COUNT(B3:E3)-1 and numerically: 249/4, then minus 1. The result: 61.25. But bring back those outer parentheses and you  get: 249/(4-1) or 83, the number we want.

As a matter of fact , if we peeled off the global parentheses on both sides of the divisor, our formula would stand as:

=SUM(B3:D3)-MIN(B3:D3)/COUNT(B3:D3)-1

And that would yield us 291.5, not even close to the number we want. Try it and you’ll see.

Thus writing formulas involves thinking your objectives through, fooling around with practice formulas, making mistakes,  and learning from them—and lining up those parentheses when you need them (and Excel will be sure to notify you with an  error message when the count of your open parentheses doesn’t equal that of your closed ones, something like “Microsoft  Excel found an error in the formula you entered,” and will offer you a corrected suggestion.

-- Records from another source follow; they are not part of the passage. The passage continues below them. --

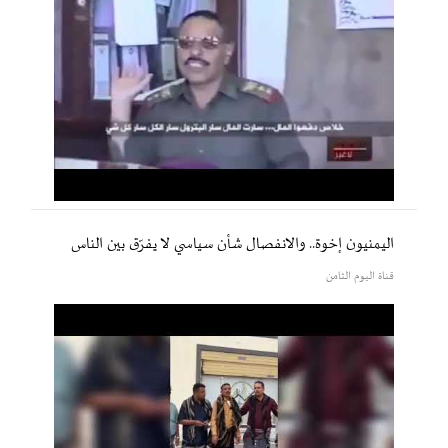
اليمنيون إخوة.. والانفصال شأن سياسي لا يفرّق بين الناس
قناة اليوم الثامن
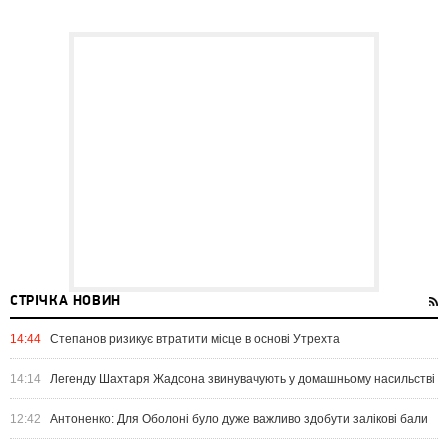
СТРІЧКА НОВИН
14:44
Степанов ризикує втратити місце в основі Утрехта
14:14
Легенду Шахтаря Жадсона звинувачують у домашньому насильстві
12:42
Антоненко: Для Оболоні було дуже важливо здобути залікові бали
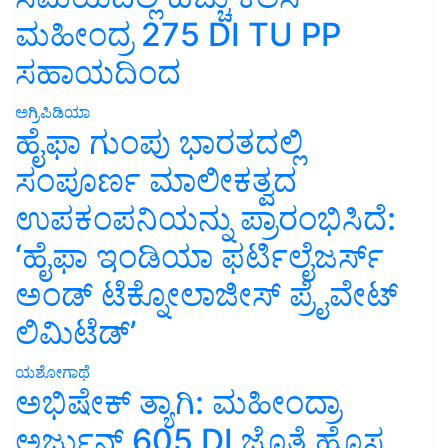
ಮಹೀಂದ್ರ 275 DI TU PP
ಸಹಾಯದಿಂದ
ಅಗ್ರಿಪಿಡಿಯಾ
ಹೈಫಾ ಗುಂಪು ಭಾರತದಲ್ಲಿ
ಸಂಪೂರ್ಣ ಮಾಲೀಕತ್ವದ
ಉಪಕಂಪನಿಯನ್ನು ಪ್ರಾರಂಭಿಸಿದೆ:
‘ಹೈಫಾ ಇಂಡಿಯಾ ಫರ್ಟಿಲೈಜರ್ಸ್
ಅಂಡ್ ಟೆಕ್ನೋಲಾಜೀಸ್ ಪ್ರೈವೇಟ್
ಲಿಮಿಟೆಡ್’
ಯಶೋಗಾಥೆ
ಅಭಿಷೇಕ್ ತ್ಯಾಗಿ: ಮಹೀಂದ್ರಾ
ಅರ್ಜುನ್ 605 DI ಜೊತೆ ಹೊಸ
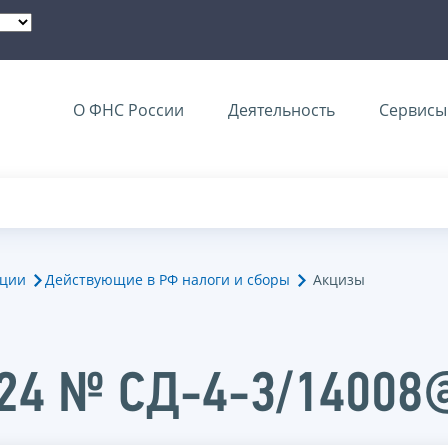
О ФНС России
Деятельность
Сервисы 
ации
Действующие в РФ налоги и сборы
Акцизы
024 № СД-4-3/14008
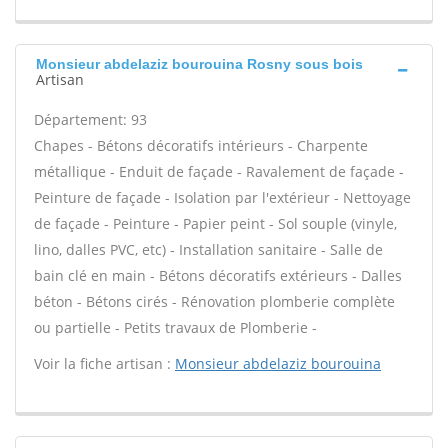
Monsieur abdelaziz bourouina Rosny sous bois
Artisan
Département: 93
Chapes - Bétons décoratifs intérieurs - Charpente
métallique - Enduit de façade - Ravalement de façade -
Peinture de façade - Isolation par l'extérieur - Nettoyage
de façade - Peinture - Papier peint - Sol souple (vinyle,
lino, dalles PVC, etc) - Installation sanitaire - Salle de
bain clé en main - Bétons décoratifs extérieurs - Dalles
béton - Bétons cirés - Rénovation plomberie complète
ou partielle - Petits travaux de Plomberie -
Voir la fiche artisan :
Monsieur abdelaziz bourouina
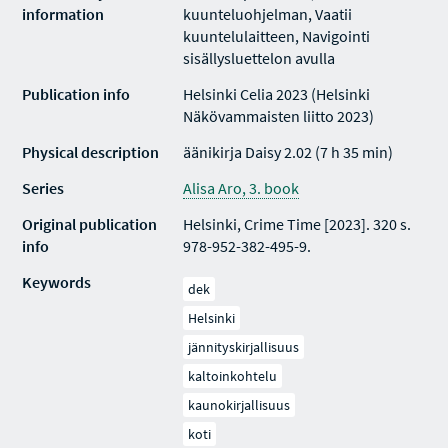
information
kuunteluohjelman, Vaatii
kuuntelulaitteen, Navigointi
sisällysluettelon avulla
Publication info
Helsinki Celia 2023 (Helsinki
Näkövammaisten liitto 2023)
Physical description
äänikirja Daisy 2.02 (7 h 35 min)
Series
Alisa Aro, 3. book
Original publication
Helsinki, Crime Time [2023]. 320 s.
info
978-952-382-495-9.
Keywords
dek
Helsinki
jännityskirjallisuus
kaltoinkohtelu
kaunokirjallisuus
koti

Click No to the suggestion and  you’ll be sent another message, observing that your expression as it stands is missing a parenthesis).

A final note on the above exercise. Even though our formula made important use of the SUM function, we’d probably be  advised not to write it and not to click the AutoSum button in order to post it to its cell. And that’s because SUM deoesn’t stand  alone in its cell this time; we needed to continue to type additional characters (incuding that first global parenthesis  before the word SUM, which you won’t get by clicking AutoSum) in order to combine SUM with the additional formula  elements. Just remember, though, that you can always type any function if you need or want to; and in this case, you could  type: =(SUM( and at that point drag the range B3:E3, continue to type: )-MIN( and then drag B3:E3 in order to identify that  range for MIN, and continue to type. (And remember that when you begin to type a function name, the Auto Complete menu  will appear.) Now thus far we’ve confined our discussion of functions to the ones that are presented to us on the AutoSum  drop-down menu. But as we stated earlier, there are hundreds more. Time and space will restrict our treatment here to just a  few of them, but once you get the general hang of these things.